*WHAT NEEDS TO BE DONE*:
Repeat the data below exactly, dropping any pictures it holds.

*DATA PROVIDED*:
<<<<

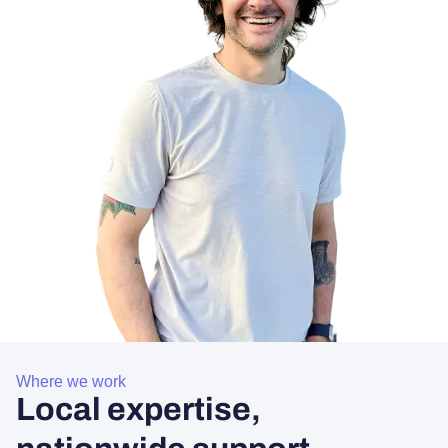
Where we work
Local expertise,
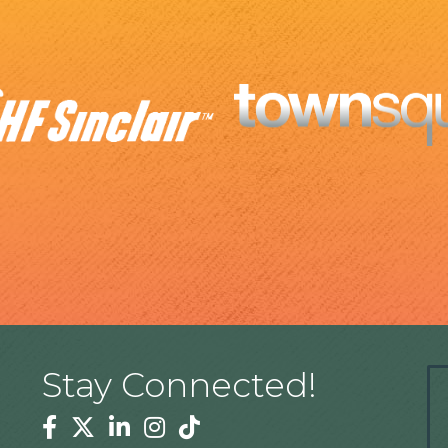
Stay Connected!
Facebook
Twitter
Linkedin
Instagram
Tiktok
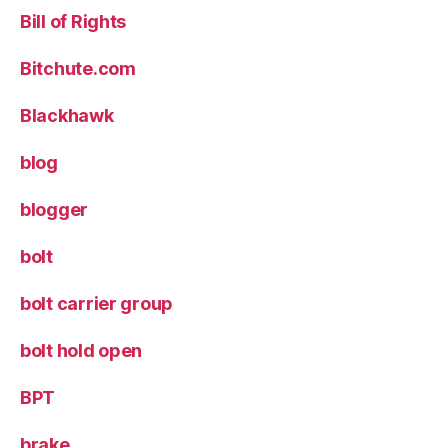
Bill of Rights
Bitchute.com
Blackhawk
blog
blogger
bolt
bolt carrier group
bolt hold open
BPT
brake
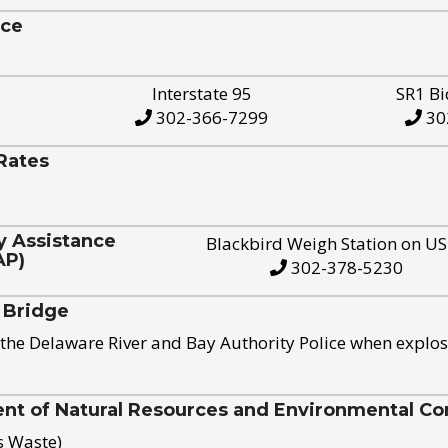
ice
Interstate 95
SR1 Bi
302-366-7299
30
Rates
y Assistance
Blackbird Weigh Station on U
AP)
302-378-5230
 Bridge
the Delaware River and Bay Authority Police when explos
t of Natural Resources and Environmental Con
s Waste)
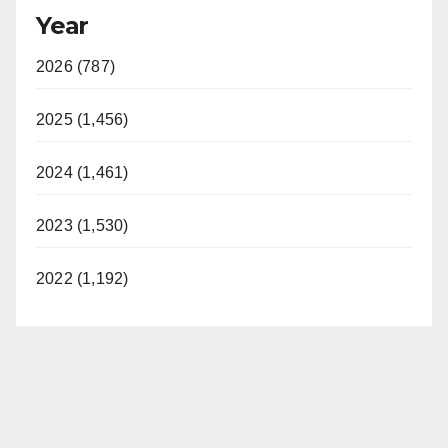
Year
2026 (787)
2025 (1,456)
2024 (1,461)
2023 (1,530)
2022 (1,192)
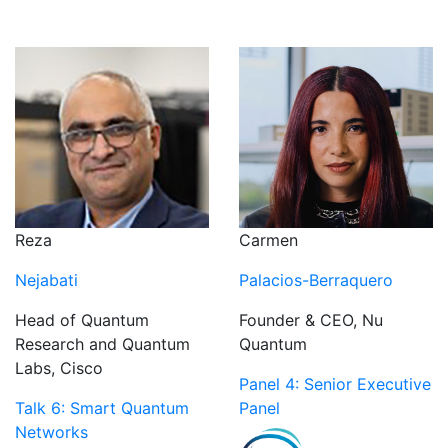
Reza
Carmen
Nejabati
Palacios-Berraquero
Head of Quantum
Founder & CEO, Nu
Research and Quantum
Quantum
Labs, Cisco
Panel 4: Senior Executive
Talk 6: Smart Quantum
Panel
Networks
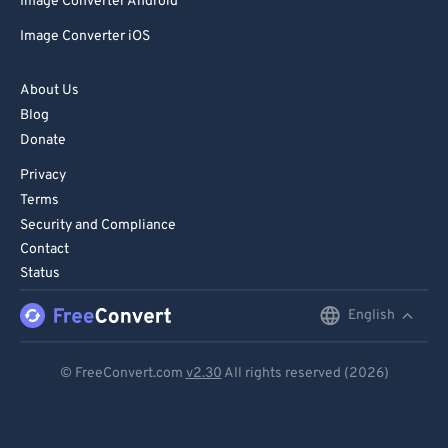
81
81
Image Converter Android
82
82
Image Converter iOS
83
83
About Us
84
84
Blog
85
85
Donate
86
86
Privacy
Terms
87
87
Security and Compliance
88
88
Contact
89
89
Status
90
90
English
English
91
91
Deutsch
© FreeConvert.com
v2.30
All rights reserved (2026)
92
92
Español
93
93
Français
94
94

>>>>

*YOUR RESPONSE*:
Where we work
Local expertise,
Stay Connected!
Facebook
Twitter
Linkedin
Instagram
Tiktok
Bill of Rights
Bitchute.com
Blackhawk
blog
blogger
bolt
bolt carrier group
bolt hold open
BPT
brake
ice
Interstate 95
SR1 Bi
302-366-7299
30
Rates
y Assistance
Blackbird Weigh Station on U
AP)
302-378-5230
 Bridge
the Delaware River and Bay Authority Police when explos
t of Natural Resources and Environmental Con
s Waste)
Year
2026 (787)
2025 (1,456)
2024 (1,461)
2023 (1,530)
2022 (1,192)
Reza
Carmen
Nejabati
Palacios-Berraquero
Head of Quantum
Founder & CEO, Nu
Research and Quantum
Quantum
Labs, Cisco
Panel 4: Senior Executive
Talk 6: Smart Quantum
Panel
Networks
81
81
Image Converter Android
82
82
Image Converter iOS
83
83
About Us
84
84
Blog
85
85
Donate
86
86
Privacy
Terms
87
87
Security and Compliance
88
88
Contact
89
89
Status
90
90
English
English
91
91
Deutsch
© FreeConvert.com
v2.30
All rights reserved (2026)
92
92
Español
93
93
Français
94
94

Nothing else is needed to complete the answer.